Stalin fired back next day, 14 January, with a lengthy lecture, telling Mao that turning down talks was bad PR, and raising the specter of foreign intervention. Mao did not believe that this was likely, but he found a way to stick to his guns while also satisfying Stalin, by publishing a list of conditions for peace talks that were tantamount to demanding unconditional surrender. He then artfully quoted back to Stalin the latter’s own expressed position: “With regard to the basic line (to undermine the peace talks with the Nationalists, to continue the revolutionary war up to the end), we are absolutely unanimous with you.” Stalin folded the following day: “we have reached complete agreement … Hence, the issue is now closed.”
Stalin seems to have been impressed. It was just after this that he commented to Yugoslav and Bulgarian leaders that Mao was insubordinate, but successful. Mao had fought his corner fiercely — and effectively. So when on 14 January Stalin “insisted” that Mao postpone his trip to Moscowyet again, it seems t
hat he genuinely meant it when he said “because your presence in China is essential.” Instead, Stalin offered to send an “authoritative” member of the Politburo to see Mao “immediately.”

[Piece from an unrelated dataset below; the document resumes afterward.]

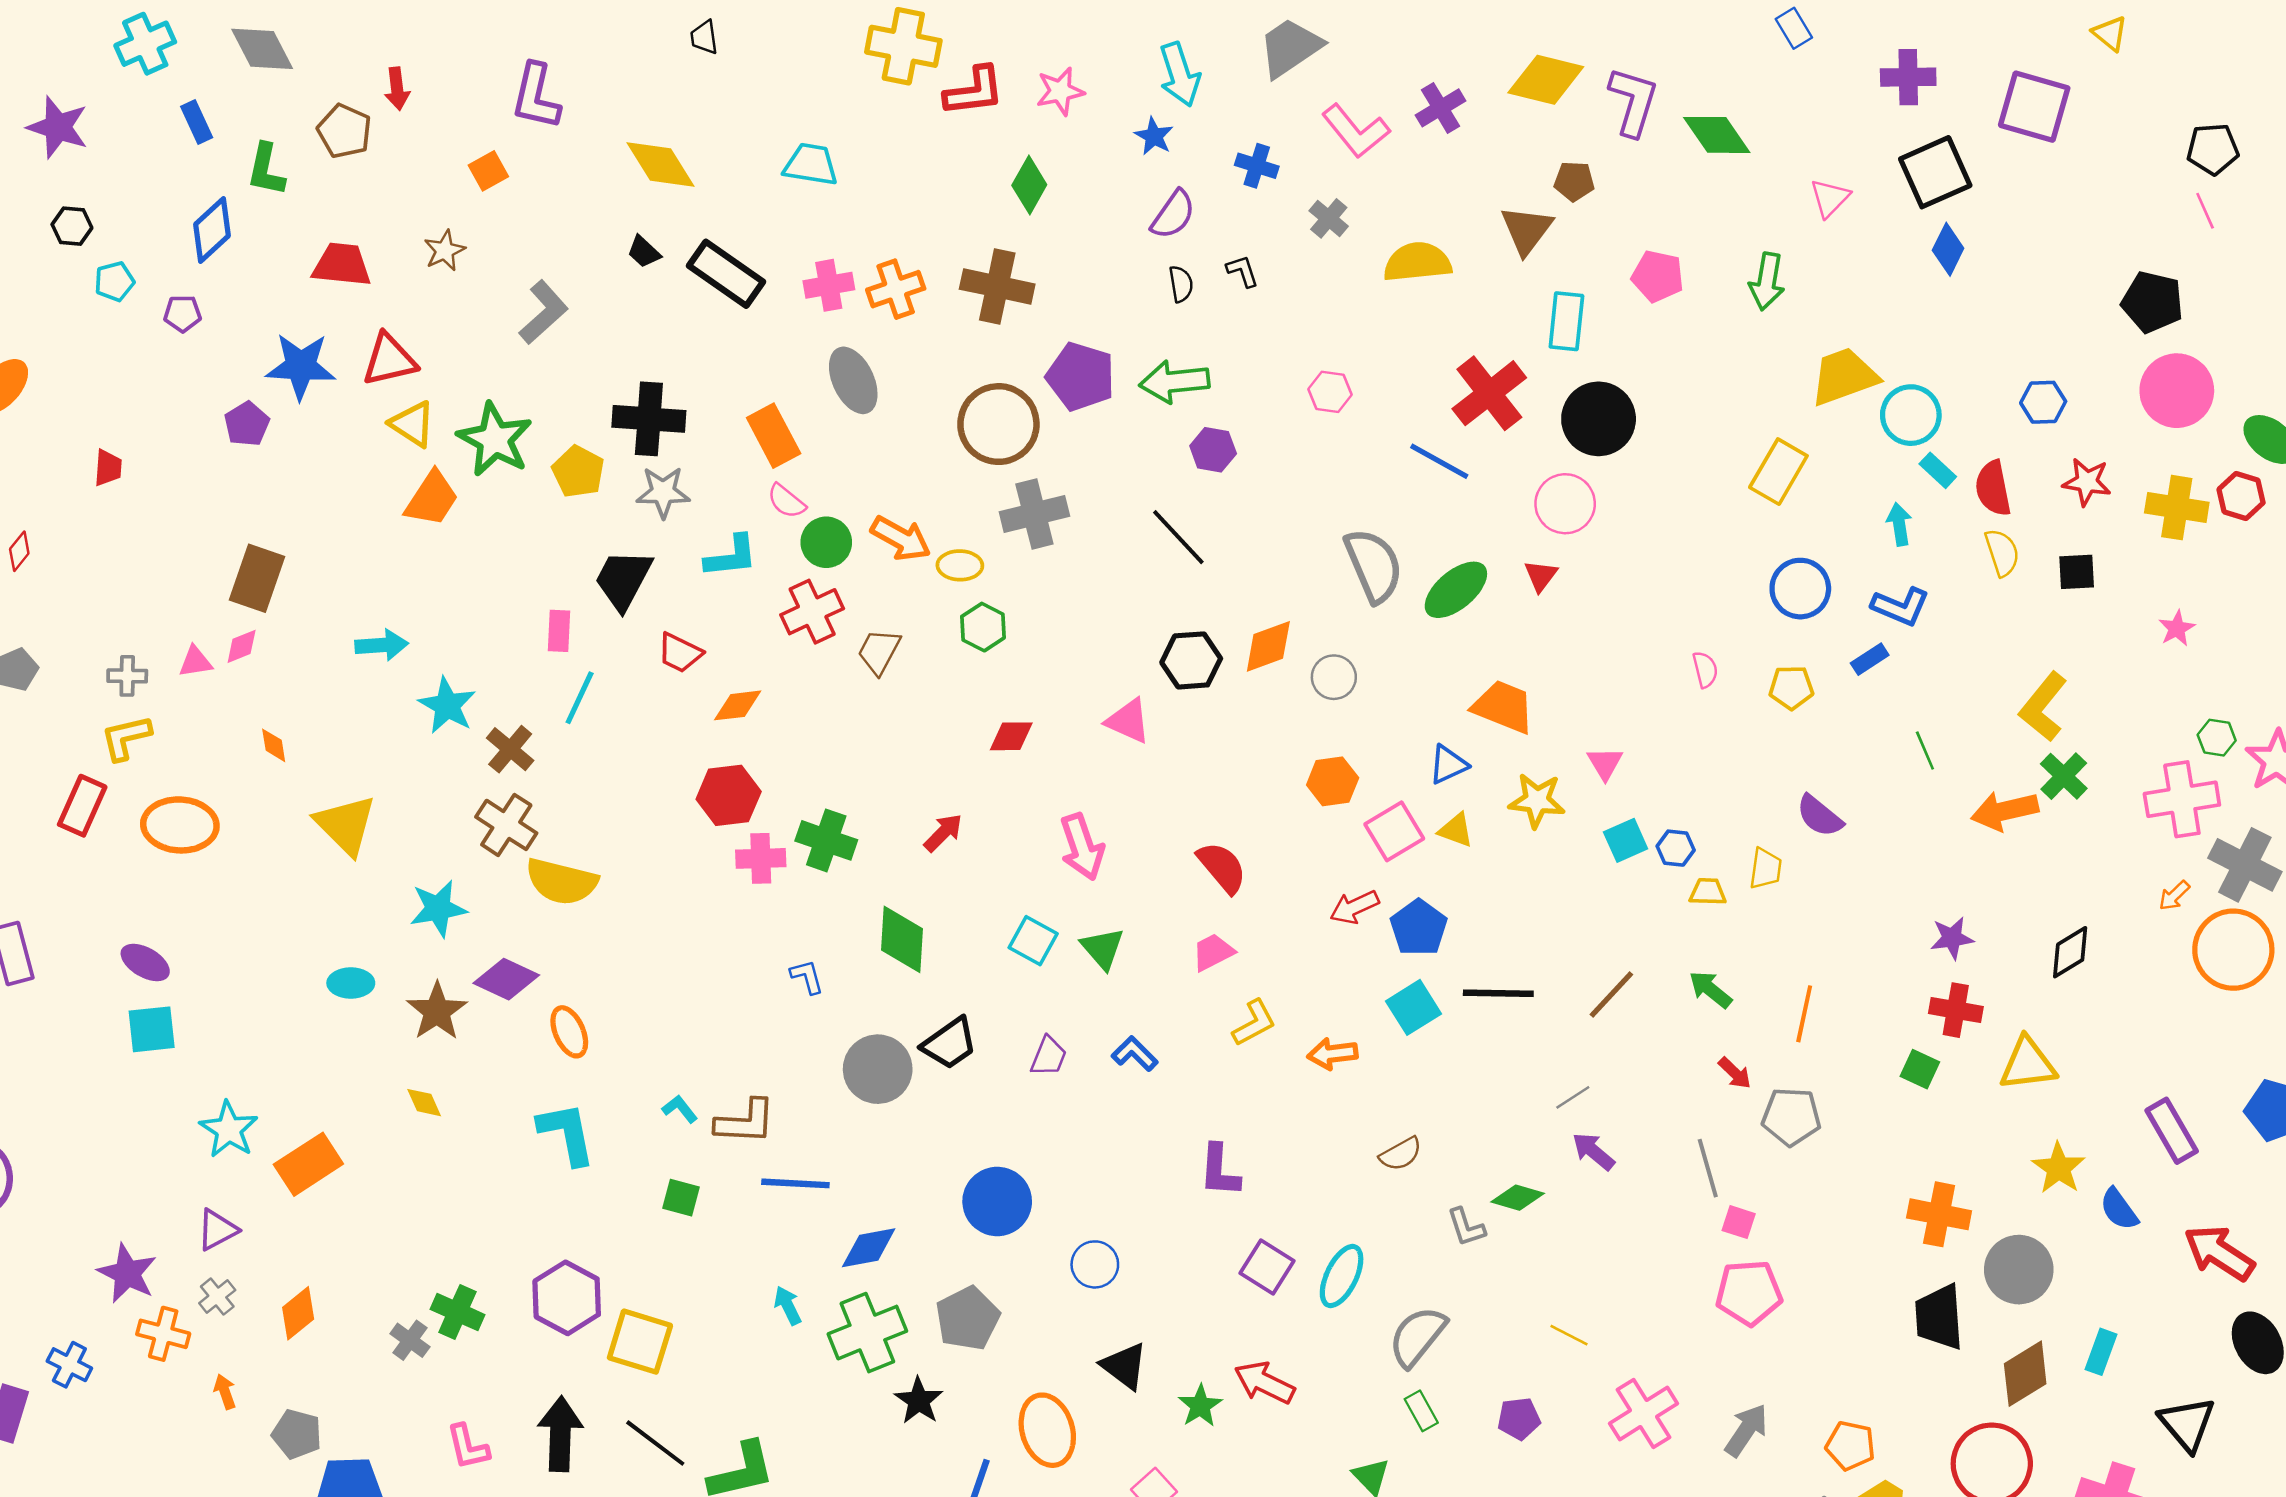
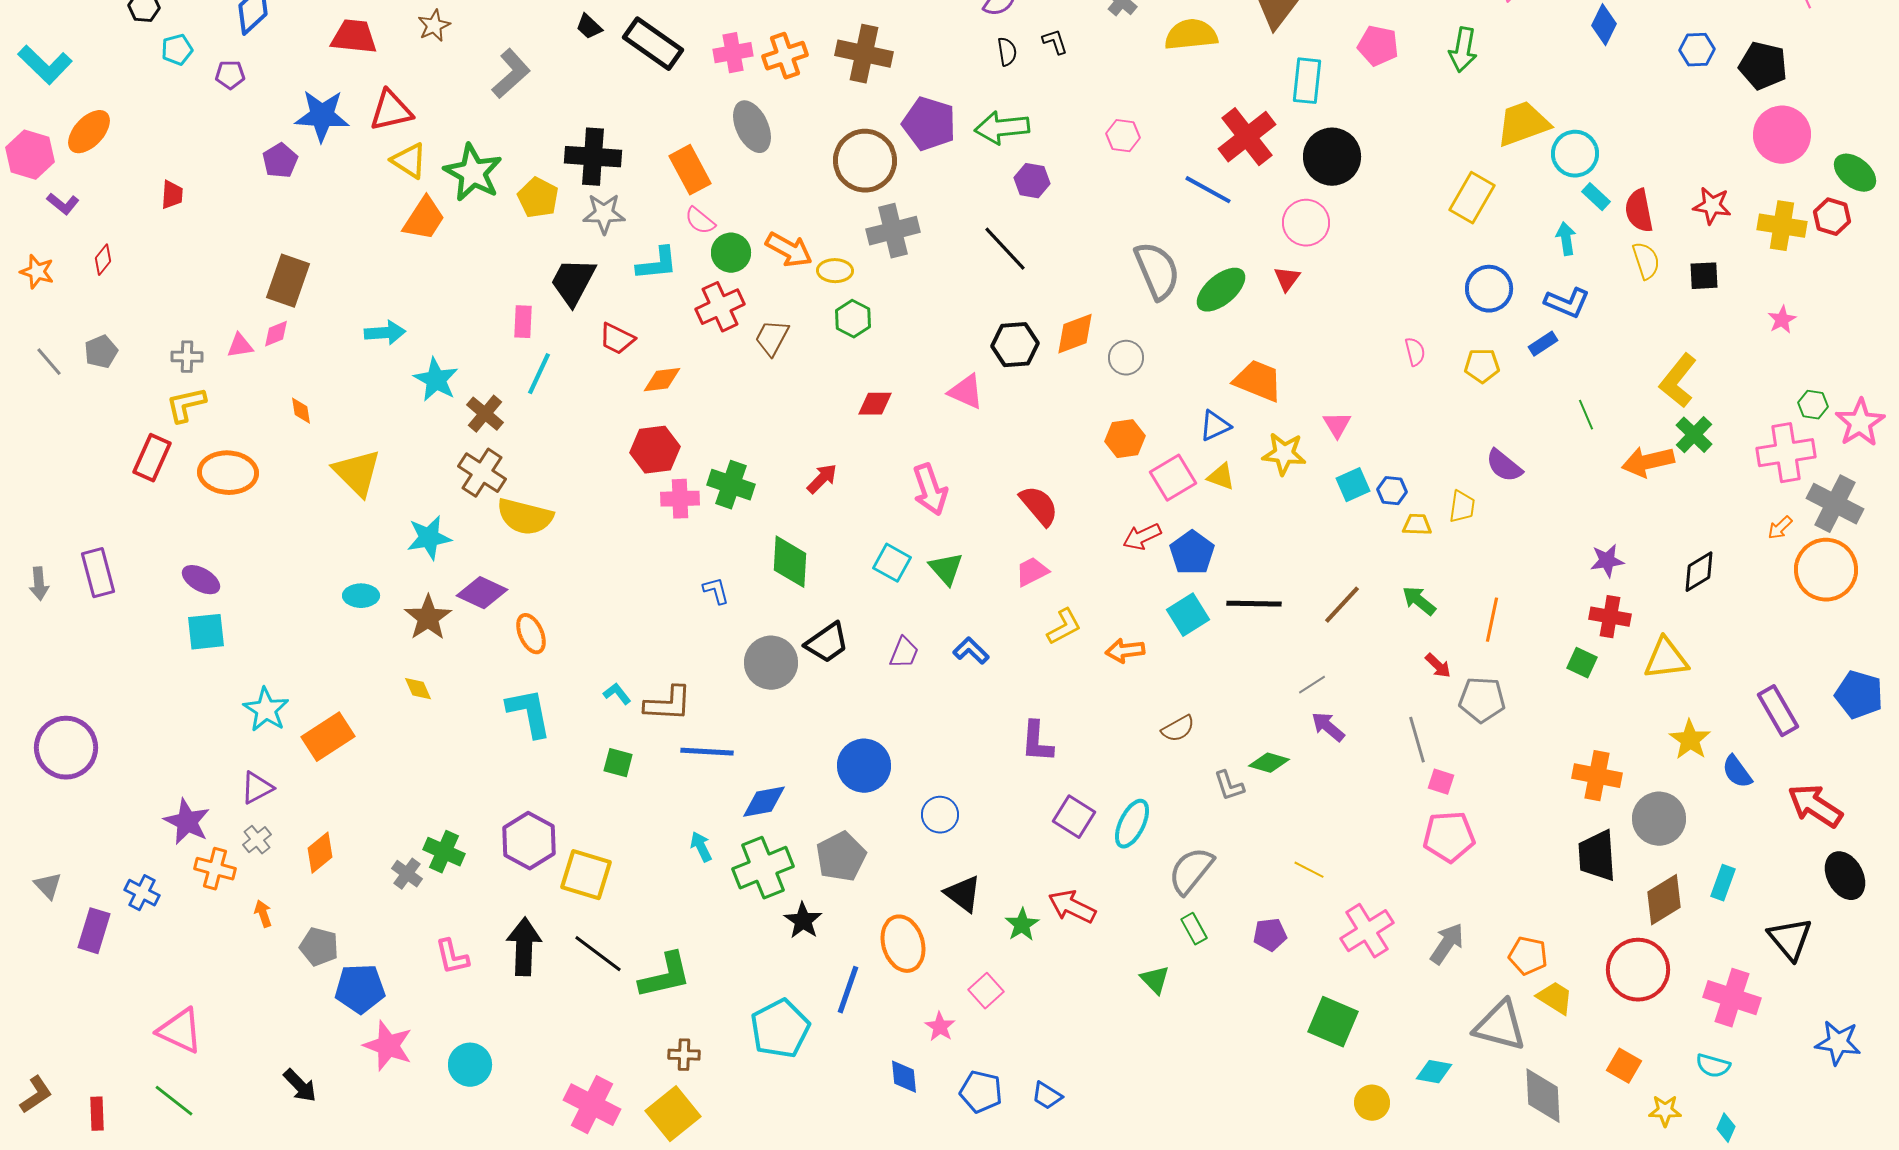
blue hexagon: (2043, 402) -> (1697, 50), moved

Mao’s first reaction to this further postponement was irritation. His secretary remembered him throwing the telegram on the table, saying: “So be it!” But on second thoughts, he saw that Stalin was actually conveying an accolade. Stalin had never sent a member of his Politburo into a war zone to visit a Communist party involved in a civil war — and, moreover, a civil war against a government with which Moscow had diplomatic relations. On 17 January Mao responded “very much welcoming” a visit by Stalin’s envoy.
The envoy was Stalin’s old confidant, Anastas Mikoyan. He arrived at Mao’s HQ at Xibaipo on 30 January, bringing two specialists in neutralizing delayed-action bombs and bugging equipment. Mao “was extremely pleased,” Mikoyan reported, “and thanked comrade Stalin for his good care.” With Mikoyan came former railways minister Ivan Kovalev, who had been fixing the railroads in Manchuria, and who was now to be Stalin’s personal liaison with Mao.
Mao showed his self-confidence straightaway. The day after Mikoyan arrived, the Nationalist government moved from Nanjing to Canton. The only ambassador to accompany the Nationalists was the Soviet ambassador, Roshchin. On 1 and 2 February, Mao absented himself from meeting Mikoyan in a show of pique, and Chou En-lai was deputized to ask for an explanation. Describing it as “quite natural,” Mikoyan said it “would not at all cause detriment to our common cause, but on the contrary, would facilitate it.” Mao was not assuaged and Stalin knew it. Soon afterwards Stalin tried to explain to Mao’s No. 2, Liu Shao-chi, that the move had been made in order to gather intelligence. But Mao remained displeased, and took his displeasure out on Roshchin when Stalin sent him back to China as Russia’s first ambassador to Mao’s government. When Roshchin threw his first dinner for the Chinese Politburo, Mao sat through it without saying a word all evening, displaying what one Russian diplomat described as “a mocking-indifferent attitude.”